Though overtly racist public or private schools became unavailable by the end of the 1970s, white flight from public schools continued, usually accompanied by efforts to give private (and again, often church-sponsored) schools tax subsidies that in effect made them publicly sponsored private schools following religious doctrines and serving a select (and usually majority-white and middle-to-upper-class) clientele. Various and increasingly widespread experiments with private-school “vouchers” have been embraced by Republicans (and, to a more limited extent, by some Democrats) in the 21st century. Most recently, individualizing school subsidies has been a frequent by-product of the conservative “parental rights” movement in education, in which the very idea of public schools as a means of promoting racial, economic, or social equality is under attack. And while some school-voucher programs are marketed as a boon to Black students “trapped” in underfunded public schools, the historical record is that they ultimately produce racially and economically stratified instruction by taking the “public” out of public schools altogether.
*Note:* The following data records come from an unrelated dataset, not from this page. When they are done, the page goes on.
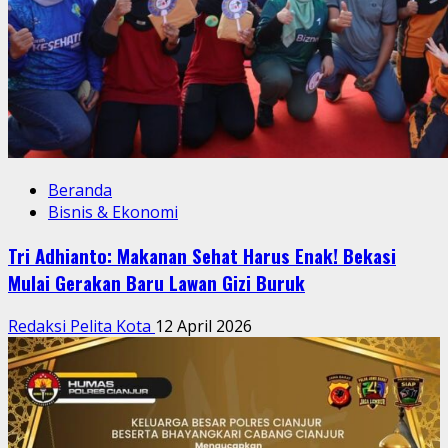
Beranda
Bisnis & Ekonomi
Tri Adhianto: Makanan Sehat Harus Enak! Bekasi
Mulai Gerakan Baru Lawan Gizi Buruk
Redaksi Pelita Kota
12 April 2026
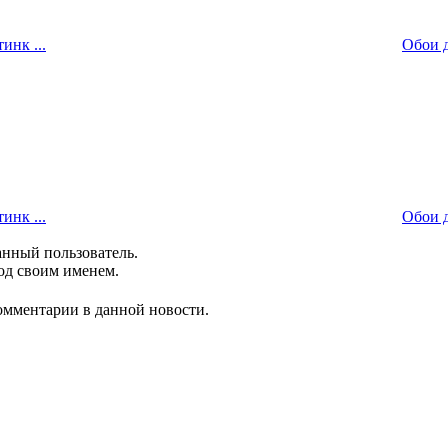
инк ...
Обои д
инк ...
Обои д
анный пользователь.
од своим именем.
комментарии в данной новости.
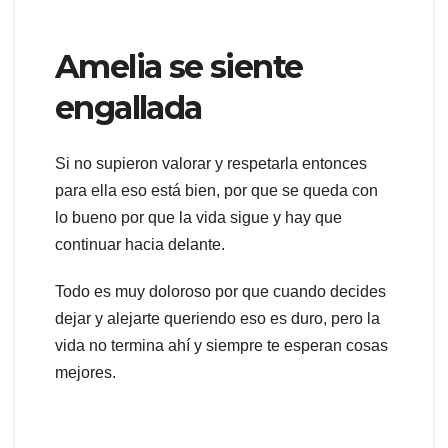
Amelia se siente
engallada
Si no supieron valorar y respetarla entonces
para ella eso está bien, por que se queda con
lo bueno por que la vida sigue y hay que
continuar hacia delante.
Todo es muy doloroso por que cuando decides
dejar y alejarte queriendo eso es duro, pero la
vida no termina ahí y siempre te esperan cosas
mejores.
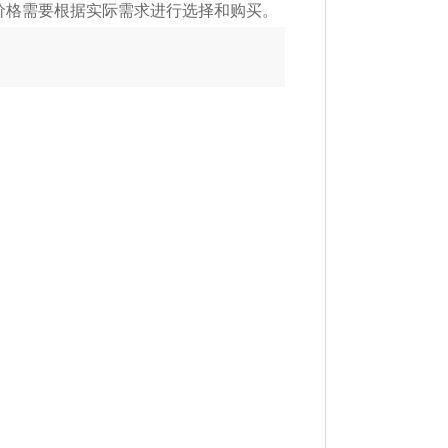
价格需要根据实际需求进行选择和购买。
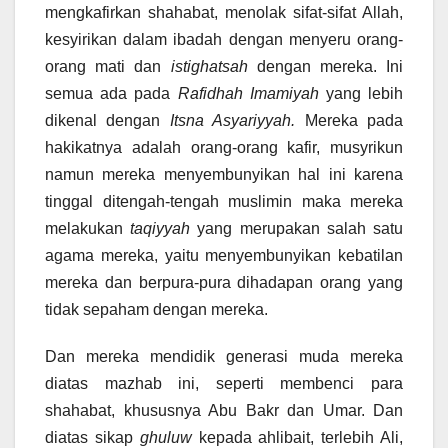
mengkafirkan shahabat, menolak sifat-sifat Allah,
kesyirikan dalam ibadah dengan menyeru orang-
orang mati dan
istighatsah
dengan mereka. Ini
semua ada pada
Rafidhah Imamiyah
yang lebih
dikenal dengan
Itsna Asyariyyah.
Mereka pada
hakikatnya adalah orang-orang kafir, musyrikun
namun mereka menyembunyikan hal ini karena
tinggal ditengah-tengah muslimin maka mereka
melakukan
taqiyyah
yang merupakan salah satu
agama mereka, yaitu menyembunyikan kebatilan
mereka dan berpura-pura dihadapan orang yang
tidak sepaham dengan mereka.
Dan mereka mendidik generasi muda mereka
diatas mazhab ini, seperti membenci para
shahabat, khususnya Abu Bakr dan Umar. Dan
diatas sikap
ghuluw
kepada ahlibait, terlebih Ali,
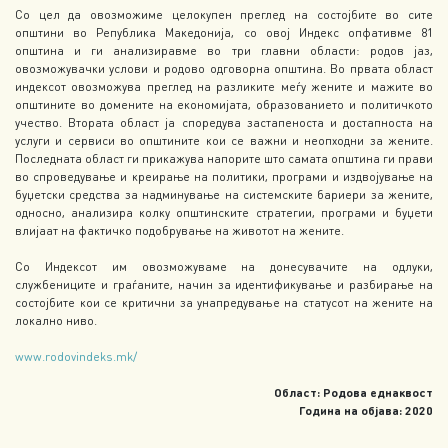
Со цел да овозможиме целокупен преглед на состојбите во сите
општини во Република Македонија, со овој Индекс опфативме 81
општина и ги анализиравме во три главни области: родов јаз,
овозможувачки услови и родово одговорна општина. Во првата област
индексот овозможува преглед на разликите меѓу жените и мажите во
општините во домените на економијата, образованието и политичкото
учество. Втората област ја споредува застапеноста и достапноста на
услуги и сервиси во општините кои се важни и неопходни за жените.
Последната област ги прикажува напорите што самата општина ги прави
во спроведување и креирање на политики, програми и издвојување на
буџетски средства за надминување на системските бариери за жените,
односно, анализира колку општинските стратегии, програми и буџети
влијаат на фактичко подобрување на животот на жените.
Со Индексот им овозможуваме на донесувачите на одлуки,
службениците и граѓаните, начин за идентификување и разбирање на
состојбите кои се критични за унапредување на статусот на жените на
локално ниво.
www.rodovindeks.mk/
Област: Родова еднаквост
Година на објава: 2020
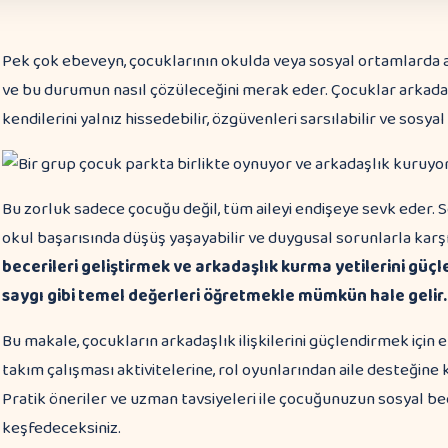
Pek çok ebeveyn, çocuklarının okulda veya sosyal ortamlarda 
ve bu durumun nasıl çözüleceğini merak eder. Çocuklar arkada
kendilerini yalnız hissedebilir, özgüvenleri sarsılabilir ve sosya
Bu zorluk sadece çocuğu değil, tüm aileyi endişeye sevk eder. 
okul başarısında düşüş yaşayabilir ve duygusal sorunlarla karşı
becerileri geliştirmek ve arkadaşlık kurma yetilerini gü
saygı gibi temel değerleri öğretmekle mümkün hale gelir.
Bu makale, çocukların arkadaşlık ilişkilerini güçlendirmek içi
takım çalışması aktivitelerine, rol oyunlarından aile desteğin
Pratik öneriler ve uzman tavsiyeleri ile çocuğunuzun sosyal bec
keşfedeceksiniz.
The bottom line is that realization of the dream of an integrated public-school system has been frustrated by decades of delays, evasions, and outright opposition stemming from white political resistance — a resistance increasingly championed by today’s Republican Party as part of its pervasive Trump-driven mission of bringing back the “greatness” of America as it existed before the 1960s came along and spoiled everything. Perhaps the vision represented by Brown was always naïve, and the strategies adopted by courts and schools to implement it were sometimes ham-handed or even counterproductive. But just accepting segregated schools is inimical to civic and religious values much older than a 70-year-old Supreme Court decision.